Dieu indémontrable prend une place particulière dans notre temps sous la forme d’une expérience émotionnelle et sensible. Cela fait ressurgir non pas un débat théologique comme celui qui a agité des siècles l’occident comme les pays musulmans mais un retour à ce que Lacan avance dans les derniers mots du Séminaire XIX le 21 juin 1972 : si ce n’est le père alors « […] nous revenons à la racine du corps, si nous revalorisons le mot frère, il va rentrer à pleine voile au niveau des bons sentiments [….] Ce qu’on n’a pas encore vu jusqu’à ces dernières conséquences, et qui lui s’enracine dans le corps, dans la fraternité du corps, c’est le racisme » [6]. Nous y sommes aux conséquences de ce retour à pleine voile par la racine du corps et comme Hélène nous l’indique, « la sorcellerie rustique pourrait bien renouveler l’accès à l’Eternel »[7].
Quel choix : si Dieu est indémontrable c’est qu’il n’existe pas. C’est bien ce que Lacan nous invite à penser, non pas pour nous dire qu’alors il est partout. Donc la conséquence est la question qui nous revient : comment croyons-nous et à quoi ? Dire Dieu est la vérité, c’est choisir l’indémontrable comme fondement de sa religion. La foi chrétienne avait depuis toujours inclus le doute comme un élément inhérent à la foi. Nous voyons maintenant le religieux revenir avec la certitude enracinée dans le corps, qui annule toute division entre croyance et savoir.
Une « joie féroce de la détestation » [8] nous revient. Il y a dans le sauvage pouvoir de la radicalisation une promesse qui pourrait se formuler ainsi : reconnais ton Dieu car cette reconnaissance te donnera le pouvoir qui en te traversant de tant de contraintes te libère des déterminations. Alors saurons-nous « demeurer en mouvement » et non figer la croyance qui se transformera en illusion de toute façon ? Saurons-nous renoncer à l’illusion d’un sens unique de l’histoire vers la sécularisation » [9] ?
[1] Texte issu de la journée « L’athéisme aujourd’hui : conditions et possibilités », organisée à Lyon par l’ACF Rhône-Alpes, le 15 décembre 2018.
[2] Lacan J., « Conférences et entretiens dans les universités nord-américaines », Scilicet,Paris, Seuil, 6/7, p. 32.
[3] Thomson D., Les revenants, Points, 2018.
[4] Lacan J., Le Séminaire, Livre X, L’angoisse, texte établi par Jacques-Alain Miller, Paris, Seuil, 1977, pp. 357-358.
[5] Abbes M., Islam et politique à l’âge classique, Paris, PUF, 2016, pp. 233-234.
[6] Lacan J., Le Séminaire, Livre XIX, Ou pire, texte établi par Jacques-Alain Miller, Paris, Seuil, 2011, p. 236.
[7] Lacan J., Le triomphe de la religion, texte établi par Jacques-Alain Miller, Paris, Seuil, 2015, p. 41.
Citation exacte : « Ce n’est pas le dessein de Freud de faire de la psychanalyse comme l’esquisse de l’honnêteté de notre temps.

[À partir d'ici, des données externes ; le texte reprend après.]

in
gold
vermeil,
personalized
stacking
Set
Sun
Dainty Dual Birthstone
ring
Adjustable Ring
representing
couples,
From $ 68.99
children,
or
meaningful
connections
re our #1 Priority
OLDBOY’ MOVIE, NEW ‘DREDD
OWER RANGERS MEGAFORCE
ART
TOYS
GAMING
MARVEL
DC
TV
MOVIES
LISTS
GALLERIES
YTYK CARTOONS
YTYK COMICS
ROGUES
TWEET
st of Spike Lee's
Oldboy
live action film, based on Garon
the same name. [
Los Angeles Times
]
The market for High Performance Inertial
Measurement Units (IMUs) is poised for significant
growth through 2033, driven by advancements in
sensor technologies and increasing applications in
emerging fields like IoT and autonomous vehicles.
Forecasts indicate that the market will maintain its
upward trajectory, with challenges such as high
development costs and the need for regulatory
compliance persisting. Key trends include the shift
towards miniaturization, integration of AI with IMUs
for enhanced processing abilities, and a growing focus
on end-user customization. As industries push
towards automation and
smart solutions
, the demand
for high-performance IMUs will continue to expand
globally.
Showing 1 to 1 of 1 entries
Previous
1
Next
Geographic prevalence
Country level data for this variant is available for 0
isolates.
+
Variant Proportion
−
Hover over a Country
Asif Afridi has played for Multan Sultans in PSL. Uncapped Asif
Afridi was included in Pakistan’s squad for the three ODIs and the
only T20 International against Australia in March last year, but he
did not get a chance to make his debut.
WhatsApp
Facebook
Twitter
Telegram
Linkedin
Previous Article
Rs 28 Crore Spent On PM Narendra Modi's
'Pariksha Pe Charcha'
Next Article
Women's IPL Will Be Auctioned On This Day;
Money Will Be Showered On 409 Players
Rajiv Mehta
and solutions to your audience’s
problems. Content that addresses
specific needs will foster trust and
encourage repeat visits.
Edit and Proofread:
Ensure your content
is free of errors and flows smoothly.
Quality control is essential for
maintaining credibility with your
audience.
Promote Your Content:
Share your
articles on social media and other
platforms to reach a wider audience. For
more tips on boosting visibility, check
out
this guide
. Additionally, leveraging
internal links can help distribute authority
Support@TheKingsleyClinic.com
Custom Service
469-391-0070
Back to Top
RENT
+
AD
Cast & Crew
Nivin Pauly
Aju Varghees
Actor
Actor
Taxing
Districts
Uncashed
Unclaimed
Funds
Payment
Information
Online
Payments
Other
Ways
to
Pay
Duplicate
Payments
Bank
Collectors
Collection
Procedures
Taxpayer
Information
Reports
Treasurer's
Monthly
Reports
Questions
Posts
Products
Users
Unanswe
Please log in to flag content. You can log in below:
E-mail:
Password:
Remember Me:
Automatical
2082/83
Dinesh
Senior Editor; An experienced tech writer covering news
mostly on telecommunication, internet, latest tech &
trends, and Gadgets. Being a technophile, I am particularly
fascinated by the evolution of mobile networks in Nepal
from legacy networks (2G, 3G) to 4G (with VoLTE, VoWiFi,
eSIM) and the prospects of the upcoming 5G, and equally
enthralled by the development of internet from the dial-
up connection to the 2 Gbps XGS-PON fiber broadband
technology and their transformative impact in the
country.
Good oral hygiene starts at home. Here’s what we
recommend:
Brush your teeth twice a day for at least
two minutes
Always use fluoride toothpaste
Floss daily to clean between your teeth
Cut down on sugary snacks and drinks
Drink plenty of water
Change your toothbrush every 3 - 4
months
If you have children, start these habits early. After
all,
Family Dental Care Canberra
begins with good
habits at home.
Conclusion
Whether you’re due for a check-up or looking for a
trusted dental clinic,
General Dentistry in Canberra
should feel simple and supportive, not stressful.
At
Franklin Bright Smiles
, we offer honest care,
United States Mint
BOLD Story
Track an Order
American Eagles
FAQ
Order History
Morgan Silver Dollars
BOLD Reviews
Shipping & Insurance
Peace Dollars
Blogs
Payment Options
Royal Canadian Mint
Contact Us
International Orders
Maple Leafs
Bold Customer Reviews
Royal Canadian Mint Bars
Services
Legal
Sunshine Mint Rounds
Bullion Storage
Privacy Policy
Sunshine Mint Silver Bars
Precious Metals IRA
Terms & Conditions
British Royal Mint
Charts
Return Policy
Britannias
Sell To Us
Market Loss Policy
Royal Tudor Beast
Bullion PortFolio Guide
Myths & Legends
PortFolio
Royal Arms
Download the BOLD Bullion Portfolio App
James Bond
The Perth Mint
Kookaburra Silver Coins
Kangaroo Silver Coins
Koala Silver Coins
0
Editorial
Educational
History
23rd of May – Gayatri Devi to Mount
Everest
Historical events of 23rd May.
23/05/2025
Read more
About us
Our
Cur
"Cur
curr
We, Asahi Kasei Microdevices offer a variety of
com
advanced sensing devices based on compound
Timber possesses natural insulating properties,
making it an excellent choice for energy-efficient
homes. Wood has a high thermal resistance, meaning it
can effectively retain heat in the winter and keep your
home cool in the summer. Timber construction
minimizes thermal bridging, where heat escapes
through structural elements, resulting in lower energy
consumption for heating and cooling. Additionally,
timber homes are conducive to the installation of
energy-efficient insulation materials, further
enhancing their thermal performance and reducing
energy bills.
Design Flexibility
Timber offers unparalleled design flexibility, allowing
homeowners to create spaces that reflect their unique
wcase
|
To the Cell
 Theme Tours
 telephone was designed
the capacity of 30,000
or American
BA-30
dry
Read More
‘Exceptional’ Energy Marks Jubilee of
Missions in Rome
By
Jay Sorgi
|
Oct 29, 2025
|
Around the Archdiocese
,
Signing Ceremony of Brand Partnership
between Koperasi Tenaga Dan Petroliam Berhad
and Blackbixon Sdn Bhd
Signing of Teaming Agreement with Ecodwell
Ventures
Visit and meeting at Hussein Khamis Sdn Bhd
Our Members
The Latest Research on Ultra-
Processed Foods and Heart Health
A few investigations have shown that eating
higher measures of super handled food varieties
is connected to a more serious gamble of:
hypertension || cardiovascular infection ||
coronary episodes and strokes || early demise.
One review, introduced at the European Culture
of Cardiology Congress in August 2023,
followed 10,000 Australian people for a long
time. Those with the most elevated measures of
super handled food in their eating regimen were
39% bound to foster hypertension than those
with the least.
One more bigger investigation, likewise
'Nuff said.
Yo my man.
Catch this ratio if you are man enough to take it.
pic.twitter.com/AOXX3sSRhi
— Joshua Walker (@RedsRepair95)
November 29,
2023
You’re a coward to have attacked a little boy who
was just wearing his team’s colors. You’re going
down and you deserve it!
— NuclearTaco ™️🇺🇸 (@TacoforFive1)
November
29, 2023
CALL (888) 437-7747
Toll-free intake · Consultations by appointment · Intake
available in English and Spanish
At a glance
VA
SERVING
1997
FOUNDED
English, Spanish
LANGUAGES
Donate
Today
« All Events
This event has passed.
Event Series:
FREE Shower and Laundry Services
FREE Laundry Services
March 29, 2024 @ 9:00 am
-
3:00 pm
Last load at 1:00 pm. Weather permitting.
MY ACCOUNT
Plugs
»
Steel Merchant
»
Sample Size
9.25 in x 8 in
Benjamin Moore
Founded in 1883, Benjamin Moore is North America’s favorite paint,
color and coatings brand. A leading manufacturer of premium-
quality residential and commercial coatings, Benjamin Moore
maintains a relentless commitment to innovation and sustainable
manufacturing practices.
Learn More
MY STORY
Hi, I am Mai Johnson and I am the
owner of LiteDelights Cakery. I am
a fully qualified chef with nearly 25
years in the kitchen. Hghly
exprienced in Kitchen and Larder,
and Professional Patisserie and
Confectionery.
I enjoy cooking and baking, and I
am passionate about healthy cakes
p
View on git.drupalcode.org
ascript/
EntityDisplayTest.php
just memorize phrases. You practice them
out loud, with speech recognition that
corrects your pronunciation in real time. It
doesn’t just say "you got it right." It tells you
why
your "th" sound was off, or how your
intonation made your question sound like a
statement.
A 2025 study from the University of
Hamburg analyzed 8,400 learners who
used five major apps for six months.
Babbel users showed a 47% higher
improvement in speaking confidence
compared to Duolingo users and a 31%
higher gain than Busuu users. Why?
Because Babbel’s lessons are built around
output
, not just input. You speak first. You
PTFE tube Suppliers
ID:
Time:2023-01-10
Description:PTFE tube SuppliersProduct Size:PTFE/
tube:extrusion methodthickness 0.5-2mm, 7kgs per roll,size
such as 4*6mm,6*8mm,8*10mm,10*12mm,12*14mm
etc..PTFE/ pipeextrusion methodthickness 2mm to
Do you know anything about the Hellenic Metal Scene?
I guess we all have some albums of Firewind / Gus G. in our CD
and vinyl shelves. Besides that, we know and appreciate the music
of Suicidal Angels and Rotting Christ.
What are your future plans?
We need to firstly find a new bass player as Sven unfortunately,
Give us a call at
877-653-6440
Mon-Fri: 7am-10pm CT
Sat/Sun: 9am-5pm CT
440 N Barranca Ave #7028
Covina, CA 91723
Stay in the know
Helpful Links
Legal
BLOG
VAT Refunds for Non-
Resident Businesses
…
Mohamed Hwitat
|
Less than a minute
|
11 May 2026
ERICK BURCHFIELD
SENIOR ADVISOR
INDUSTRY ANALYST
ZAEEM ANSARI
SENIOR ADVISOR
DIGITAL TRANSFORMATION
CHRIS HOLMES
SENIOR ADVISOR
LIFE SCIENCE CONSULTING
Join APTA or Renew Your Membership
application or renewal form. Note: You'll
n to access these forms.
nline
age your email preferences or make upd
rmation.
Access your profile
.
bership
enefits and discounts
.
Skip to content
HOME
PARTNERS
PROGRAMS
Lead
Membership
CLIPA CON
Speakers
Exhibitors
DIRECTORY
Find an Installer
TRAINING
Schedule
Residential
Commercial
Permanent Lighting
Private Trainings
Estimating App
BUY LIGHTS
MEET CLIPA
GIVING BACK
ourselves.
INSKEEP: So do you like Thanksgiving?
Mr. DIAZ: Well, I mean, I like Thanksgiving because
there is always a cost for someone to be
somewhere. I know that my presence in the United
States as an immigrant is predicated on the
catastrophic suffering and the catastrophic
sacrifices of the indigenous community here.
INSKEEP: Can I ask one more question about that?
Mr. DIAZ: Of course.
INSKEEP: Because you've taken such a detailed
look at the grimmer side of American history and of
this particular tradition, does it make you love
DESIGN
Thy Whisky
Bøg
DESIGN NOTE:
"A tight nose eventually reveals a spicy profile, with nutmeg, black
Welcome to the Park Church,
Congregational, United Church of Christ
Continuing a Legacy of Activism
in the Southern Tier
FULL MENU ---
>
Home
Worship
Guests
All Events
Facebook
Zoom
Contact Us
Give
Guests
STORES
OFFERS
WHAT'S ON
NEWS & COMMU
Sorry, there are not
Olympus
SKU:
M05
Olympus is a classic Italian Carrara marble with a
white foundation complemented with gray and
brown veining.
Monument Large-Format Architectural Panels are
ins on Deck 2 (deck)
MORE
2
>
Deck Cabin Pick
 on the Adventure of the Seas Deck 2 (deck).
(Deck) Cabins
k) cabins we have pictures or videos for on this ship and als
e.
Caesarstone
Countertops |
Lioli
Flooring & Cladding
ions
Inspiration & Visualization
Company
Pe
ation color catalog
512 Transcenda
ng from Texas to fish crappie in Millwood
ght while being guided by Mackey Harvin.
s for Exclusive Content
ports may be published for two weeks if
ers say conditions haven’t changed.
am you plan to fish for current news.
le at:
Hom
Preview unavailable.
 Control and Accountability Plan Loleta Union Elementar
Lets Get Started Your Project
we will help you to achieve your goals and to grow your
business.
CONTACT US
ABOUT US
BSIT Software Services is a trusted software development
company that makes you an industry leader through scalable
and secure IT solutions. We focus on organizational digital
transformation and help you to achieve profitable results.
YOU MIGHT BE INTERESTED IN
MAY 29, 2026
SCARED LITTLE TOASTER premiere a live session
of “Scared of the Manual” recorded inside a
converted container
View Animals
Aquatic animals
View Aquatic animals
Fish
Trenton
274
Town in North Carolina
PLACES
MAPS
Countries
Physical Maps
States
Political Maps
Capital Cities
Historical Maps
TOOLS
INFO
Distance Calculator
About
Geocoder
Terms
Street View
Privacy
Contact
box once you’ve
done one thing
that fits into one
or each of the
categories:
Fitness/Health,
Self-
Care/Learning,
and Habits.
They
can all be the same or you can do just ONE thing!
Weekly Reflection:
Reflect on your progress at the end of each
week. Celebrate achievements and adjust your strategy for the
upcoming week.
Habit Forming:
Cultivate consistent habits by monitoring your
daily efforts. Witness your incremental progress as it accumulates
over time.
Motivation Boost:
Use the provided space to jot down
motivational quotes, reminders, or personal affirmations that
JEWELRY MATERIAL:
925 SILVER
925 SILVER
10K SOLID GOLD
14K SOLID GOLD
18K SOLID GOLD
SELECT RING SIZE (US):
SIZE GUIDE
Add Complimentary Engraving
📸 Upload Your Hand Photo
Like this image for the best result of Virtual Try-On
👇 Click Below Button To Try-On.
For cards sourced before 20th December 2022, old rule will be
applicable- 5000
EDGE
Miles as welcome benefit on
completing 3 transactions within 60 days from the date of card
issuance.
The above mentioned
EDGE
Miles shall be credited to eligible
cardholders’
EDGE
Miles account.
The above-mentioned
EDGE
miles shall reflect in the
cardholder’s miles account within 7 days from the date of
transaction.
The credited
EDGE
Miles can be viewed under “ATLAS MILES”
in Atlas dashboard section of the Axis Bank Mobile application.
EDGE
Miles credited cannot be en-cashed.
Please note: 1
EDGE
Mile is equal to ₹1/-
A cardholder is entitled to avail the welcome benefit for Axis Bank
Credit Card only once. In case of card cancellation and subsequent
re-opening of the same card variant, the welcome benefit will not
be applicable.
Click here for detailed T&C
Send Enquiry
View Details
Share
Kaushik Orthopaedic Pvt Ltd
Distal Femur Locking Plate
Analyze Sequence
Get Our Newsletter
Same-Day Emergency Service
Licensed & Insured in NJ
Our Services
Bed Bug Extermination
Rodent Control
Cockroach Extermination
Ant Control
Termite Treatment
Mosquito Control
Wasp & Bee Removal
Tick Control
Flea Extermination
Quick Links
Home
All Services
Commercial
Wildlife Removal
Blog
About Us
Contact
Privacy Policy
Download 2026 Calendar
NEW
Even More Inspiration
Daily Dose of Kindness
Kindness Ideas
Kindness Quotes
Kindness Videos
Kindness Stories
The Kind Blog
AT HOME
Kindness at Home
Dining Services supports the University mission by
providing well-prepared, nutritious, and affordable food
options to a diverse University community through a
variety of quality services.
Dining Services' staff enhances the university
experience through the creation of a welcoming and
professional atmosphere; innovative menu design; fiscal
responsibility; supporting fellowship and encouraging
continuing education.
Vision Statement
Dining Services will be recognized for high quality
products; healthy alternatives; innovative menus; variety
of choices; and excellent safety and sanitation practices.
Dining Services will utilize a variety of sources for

Il est bien loin de Jung et de sa religiosité, qu’on est étonné de voir préféré dans les milieux catholiques, voire protestants, comme si la gnose païenne, voire une sorcellerie rustique, pouvaient renouveler les voies d’accès à l’Eternel. »
[8] Boucheron, P., Riboulet M., Prendre dates, Paris, Verdier, p. 116.
[9] Laurent É., « Passions religieuses du parlêtre », La Cause du désir, n° 93, Paris, Navarin, 2016, p. 72.